The Malta Independent 19 March 2019, Tuesday

Lockerbie – 22 Years on - Still more questions than answers

Malta Independent Thursday, 23 December 2010, 00:00 Last update: about 6 years ago

The 22nd anniversary of the Lockerbie bombing – the worst terrorist attack in history on British soil, and the worst terrorist attack that Malta can claim any sort of relation to – was commemorated on Tuesday.

But whether that relation is one of fact or fiction is quite another story, and one which is hotly disputed between victims’ families, former investigators and legal experts on both sides of the Atlantic.

Twenty-two years of anguish for the victims’ families, 22 years in which Malta’s name has been inextricably, and arguably erroneously, linked to the heinous crime and 22 years of questionable investigations, trials, a conviction and a compassionate release of the one person to have been found guilty.

The one fundamental question still lingering is whether the truth of who ordered and carried out the Lockerbie bombing will ever be known.

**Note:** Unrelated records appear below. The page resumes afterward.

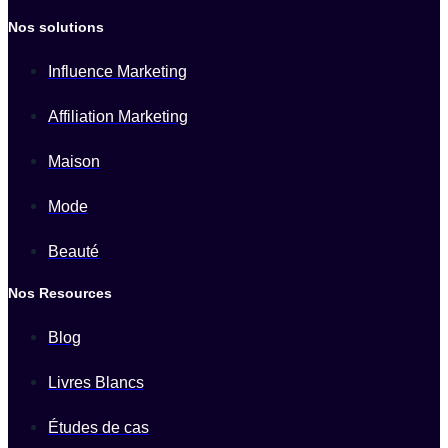
Nos solutions
Influence Marketing
Affiliation Marketing
Maison
Mode
Beauté
Nos Resources
Blog
Livres Blancs
Études de cas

With the only convicted party, Libyan Abdel Baset al-Megrahi, having dropped a highly anticipated appeal when was ‘compassionately’ released from Scottish custody, the possibility of more of the truth ever coming out appears faint. Nor will Malta’s name ever be cleared by a court of law over its apparent role as the bomb’s point of departure.

The country has been dogged for more than two decades years by the prosecution’s contention that the bomb that brought down Pan Am flight 103 over Scotland on 21 December 1988 began its deadly journey on an Air Malta flight out of Luqa Airport.

Indeed, the only hope of answers for the families on both sides of the Atlantic, which hold very different views on the guilt of the convicted bomber, of learning the truth lies in the possibility of a separate enquiry into the case. Calls for that too, however, have been brushed aside.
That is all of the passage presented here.